**Data to process**
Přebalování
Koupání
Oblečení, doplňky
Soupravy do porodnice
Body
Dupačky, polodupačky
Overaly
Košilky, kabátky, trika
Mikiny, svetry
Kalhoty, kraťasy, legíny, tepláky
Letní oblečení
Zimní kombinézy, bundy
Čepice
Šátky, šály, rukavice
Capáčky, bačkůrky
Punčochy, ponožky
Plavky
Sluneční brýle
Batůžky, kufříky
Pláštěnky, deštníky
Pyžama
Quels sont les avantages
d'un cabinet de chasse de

--

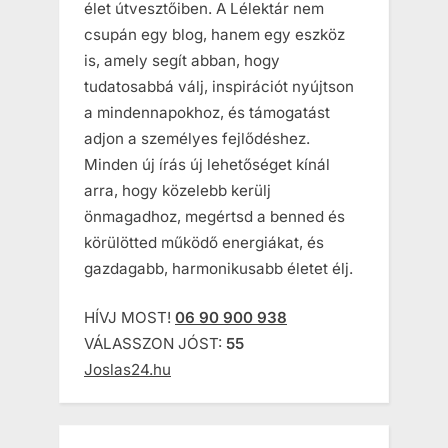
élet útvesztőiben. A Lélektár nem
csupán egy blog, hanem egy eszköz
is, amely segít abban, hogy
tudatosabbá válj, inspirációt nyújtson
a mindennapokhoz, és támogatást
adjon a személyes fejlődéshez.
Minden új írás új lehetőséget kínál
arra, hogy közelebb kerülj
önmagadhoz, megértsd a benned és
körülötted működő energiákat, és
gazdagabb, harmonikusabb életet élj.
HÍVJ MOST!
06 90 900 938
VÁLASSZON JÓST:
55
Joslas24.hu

**Exercise**
In the listing above, find the line with "Přebalování" and the line with "Quels sont les avantages". Output those two lines and every line between them, exactly as written.

**Result of this task**
Přebalování
Koupání
Oblečení, doplňky
Soupravy do porodnice
Body
Dupačky, polodupačky
Overaly
Košilky, kabátky, trika
Mikiny, svetry
Kalhoty, kraťasy, legíny, tepláky
Letní oblečení
Zimní kombinézy, bundy
Čepice
Šátky, šály, rukavice
Capáčky, bačkůrky
Punčochy, ponožky
Plavky
Sluneční brýle
Batůžky, kufříky
Pláštěnky, deštníky
Pyžama
Quels sont les avantages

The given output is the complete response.